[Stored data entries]
-*-

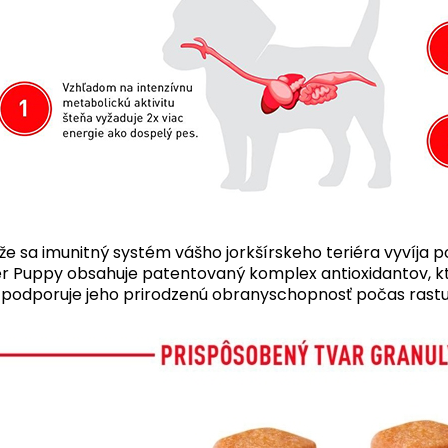
že sa imunitný systém vášho jorkšírskeho teriéra vyvíja 
er Puppy obsahuje patentovaný komplex antioxidantov, kto
 podporuje jeho prirodzenú obranyschopnosť počas rastu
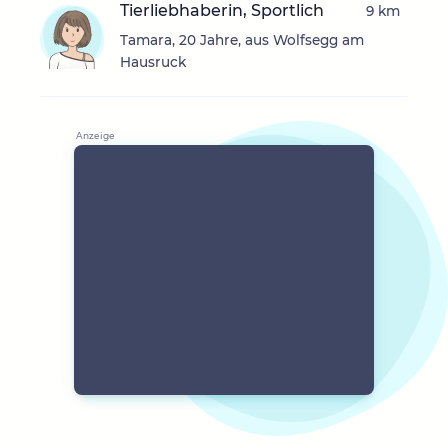
Tierliebhaberin, Sportlich
9 km
Tamara, 20 Jahre, aus Wolfsegg am
Hausruck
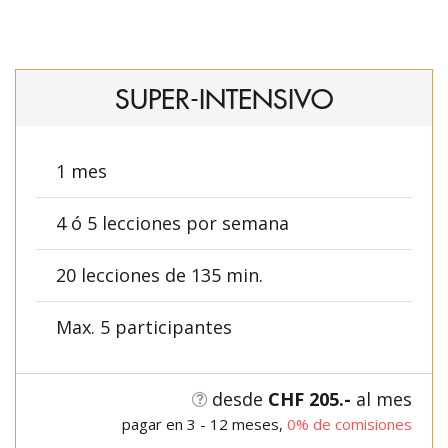
SUPER-INTENSIVO
1 mes
4 ó 5 lecciones por semana
20 lecciones de 135 min.
Max. 5 participantes
desde
CHF 205.-
al mes
pagar en 3 - 12 meses,
0% de comisiones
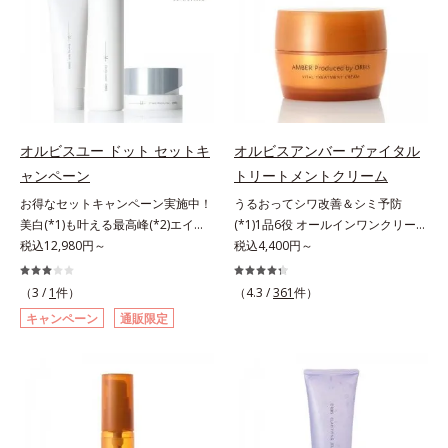
ころ、弾力感のない状態である「ハ
齢サインについて研究を進めたとこ
るおい不足など*3 お手入れのファ
ミ・ソバカスを防ぐ（ウォッシュを
リのなさ」や、くすみ(*7)などが現
ろ、弾力感のない状態である「ハリ
ーストステップのこと*4 細胞間脂
除く）*2 オルビス内スキンケアシ
れている状態である「透明感のな
のなさ」や、くすみ(*5)などが現れ
質に類似した構造*5 保湿成分
リーズの保湿力*3 年齢に応じたお
さ」が、大人の肌印象に大きな影響
ている状態である「透明感のなさ」
手入れのこと*4 うるおいによる
を与えていることがわかりました。
が、大人の肌印象に大きな影響を与
*5 乾燥、ハリ・ツヤのなさ*6
そこでオルビスユー ドットシリー
えていることがわかりました。そこ
乾燥による*7 保湿成分*8 ロニ
ズは美容成分(*8)として「G.D.F.ア
でオルビスユー ドットシリーズは
セラカエルレア果汁、ノバラエキス
オルビスユー ドット セットキ
オルビスアンバー ヴァイタル
クティベーター(*9)」を配合。そし
美容成分(*9)として「G.D.F.アクテ
配合＝うるおいを与えハリと透明感
ャンペーン
トリートメントクリーム
て、従来から配合している美白(*1)
ィベーター(*10)」を配合。そし
に満ちた肌へ導く保湿成分*9 メマ
お得なセットキャンペーン実施中！
うるおってシワ改善＆シミ予防
有効成分「トラネキサム酸」を配合
て、従来から配合している美白(*1)
ツヨイグサ抽出液、スイカズラエキ
美白(*1)も叶える最高峰(*2)エイジ
(*1)1品6役 オールインワンクリー
しました。さらに、シリーズ共通の
有効成分「トラネキサム酸」を配合
ス配合＝角層のすみずみまで水分・
ングケア(*3)。ハリも透明感(*4)も
税込12,980円～
ム。オルビスアンバーは、いつも⾃
税込4,400円～
美容成分「GLルートブースター
しました。さらに、シリーズ共通の
油分を保ち、ハリ・ツヤを与える保
結果主義。年齢サイン(*5)の因子に
然体で美しくありたいと願う⼤⼈世
(*10)」を配合することで、肌のふ
美容成分「GLルートブースター
湿成分*10 気持ちのこと
着目した肌科学エイジングケア(*3)
代に寄り添うブランドです。年齢印
っくら感や透明感を叶えます。美白
(*11)」を配合することで、肌のふ
（3 /
1
件）
（4.3 /
361
件）
シリーズ。オルビスユー ドットシ
象研究に基づいた肌サイエンスで、
ケアしながら多角的なエイジングケ
っくら感や透明感を叶えます。美白
キャンペーン
通販限定
リーズは、年齢による肌悩み一つ一
複合的なお悩みにアプローチ。大人
アが叶うシリーズに。3ステップで
ケアしながら多角的なエイジングケ
つを対処するのではなく、肌で起き
世代の肌に向き合い、手軽なお手入
上向き(*11)のハリと透明感を。効
アが叶うシリーズに。3ステップで
ていることの根本原因に着目。加齢
れで賢いケアを。ライフスタイルに
果的なシナジー設計で、あなたのエ
上向き(*12)のハリと透明感を。効
とともに現れる年齢サイン(*5)につ
なじむ、若々しい印象(*2)作りのサ
イジングケアを応援します。*1 メ
果的なシナジー設計で、あなたのエ
いて研究を進めたところ、弾力感の
ポートをします。オルビスアンバー
ラニンの生成を抑え、シミ・ソバカ
イジングケアを応援します。*1 メ
ない状態である「ハリのなさ」や、
ヴァイタルトリートメントクリーム
スを防ぐ（ウォッシュを除く）*2
ラニンの生成を抑え、シミ・ソバカ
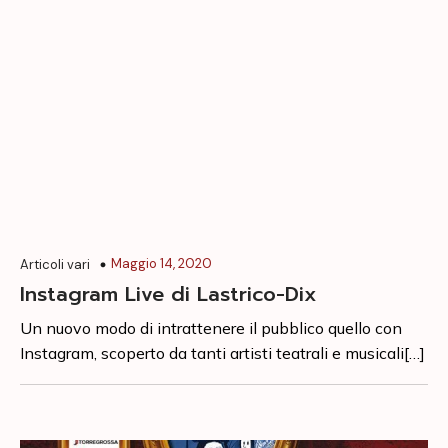
Maggio 14, 2020
Articoli vari
Instagram Live di Lastrico-Dix
Un nuovo modo di intrattenere il pubblico quello con
Instagram, scoperto da tanti artisti teatrali e musicali[…]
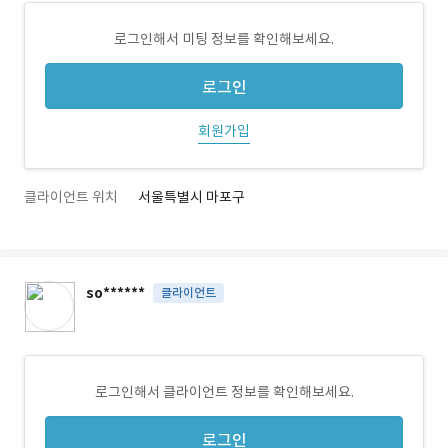
로그인해서 미팅 정보를 확인해보세요.
로그인
회원가입
클라이언트 위치
서울특별시 마포구
so******
클라이언트
로그인해서 클라이언트 정보를 확인해보세요.
로그인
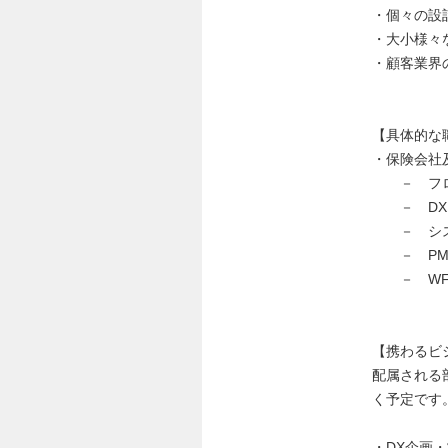
・個々の設
・大小様々
・顧客業界
【具体的な
・保険会社
－ フロ
－ DXを
－ システ
－ PMO
－ WF/
【携わるビ
配属される
く予定です
・DX企画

-*-

Lines with the word "Instagram": report how many there are in the entries, as a bare number.

EXERCISE RESPONSE :: 2